Even for the slow learners of the Beer Barrel rivalry, Kentucky running back Derrick Locke’s inexplicable fumble at the UT goal line should have ended all doubt about the game’s outcome.

Tennessee was going to win.

The Wildcats racked up 156 yards and 11 first downs in the first quarter and controlled the ball for 11 of the 15 minutes, yet led the Vols just 7-0. For comparison, UT gained 28 yards and earned just one first down in the game’s opening quarter.

Tennessee tied the game a minute into the second quarter on Tyler Bray’s 11-yard touchdown pass to Gerald Jones, and Kentucky would never regain the lead.

To their credit, the Wildcats managed to tie the game early in the third quarter at 14 but failed to score the rest of the game, ensuring the Vols’ winning streak over Kentucky would extend to 26 games, the longest in the nation by teams who play on a yearly basis.

The victory also gave Tennessee its sixth win of the season, making it bowl eligible.

This is a huge accomplishment for first-year coach Derek Dooley, who should receive some consideration for SEC Coach of the Year for finding a way to win as many games as he lost, with an inexperienced team that lacked the needed depth to fully compete in the SEC.

The Vols had chances to give up on the season, especially after falling to 2-6 following a loss at South Carolina.

But Dooley and the Vols went from potentially being the worst team Tennessee had ever fielded to a team that will play in the postseason.

Just ask Texas how hard it is to win that sixth game and become bowl eligible.

The Longhorns bring in a top-five recruiting class every February, but just a year after playing for the BCS National Championship game, it couldn’t muster enough fight to defeat rival Texas A&M to finish with a .500 record.

Unlike Texas, the Vols righted the ship in large part from the leadership of its senior class.

Fifteen seniors ran through the T for the final time before Saturday’s game, and UT fans should’ve given each one of them a standing ovation.

Those 15 Vols endured three head coaches and failed to win a championship — so far.

Under Dooley, Tennessee will — not if, but will — win championships in the future, and those 15 seniors will be deserving of a ring and more for helping lay the foundation and showing underclassmen how a championship team should go to work each day, on and off the field.

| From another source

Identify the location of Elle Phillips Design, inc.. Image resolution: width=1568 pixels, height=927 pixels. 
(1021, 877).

Saturday’s outcome, though expected, was a fitting way for the UT seniors to leave Neyland Stadium.

Senior middle linebacker Nick Reveiz was the last to leave the field and said after the game he wanted to spend the night on Shields-Watkins Field still wearing his jersey and pads.

Reveiz is just one example of the 15 players in the senior class that withstood more adversity than any other in UT history.

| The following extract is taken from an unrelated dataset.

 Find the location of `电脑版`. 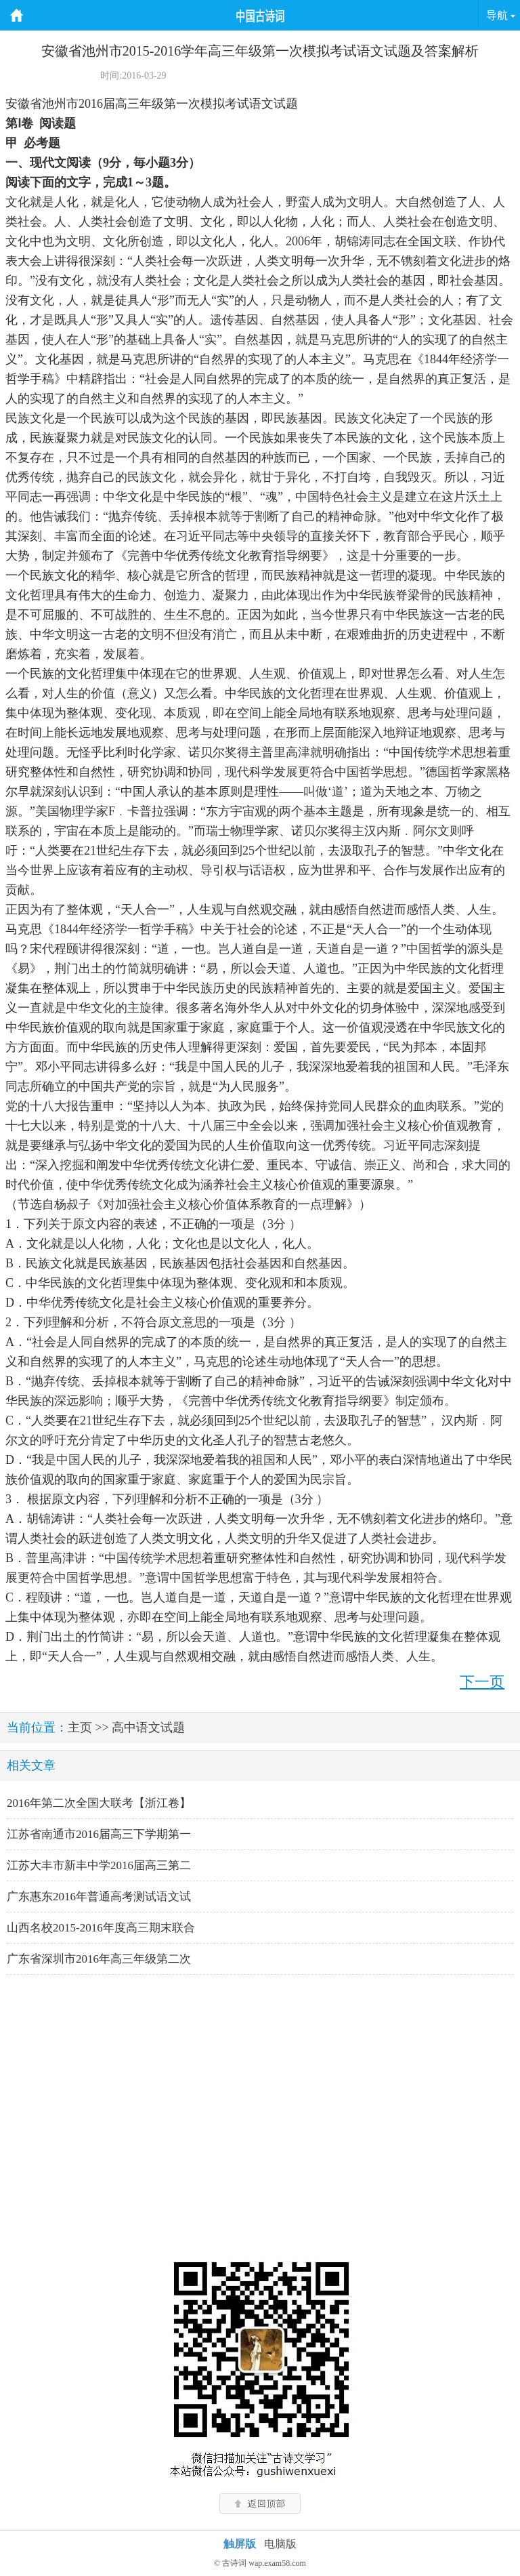 电脑版 is located at coordinates (280, 2544).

“I was proud of them,” Dooley said of the seniors. “How can you not be? I think their class, half of them aren’t even here through attrition, whatever — all the stuff that happened to these guys. They were the few that stuck with it and loved Tennessee. They didn’t care what happened. They believed in Tennessee.

“They got rewarded (on Saturday) for sticking to it, so I am proud of them. And I thanked them. I appreciate what they’ve given to me because they’ve given me their all. And that’s not an easy thing to do.”

All UT players touch a sign before each game that reads: “I will give my all for Tennessee today,” and these 15 seniors took that to heart.

And they were rewarded for that by extending the winning streak over Kentucky and getting to play in a bowl game.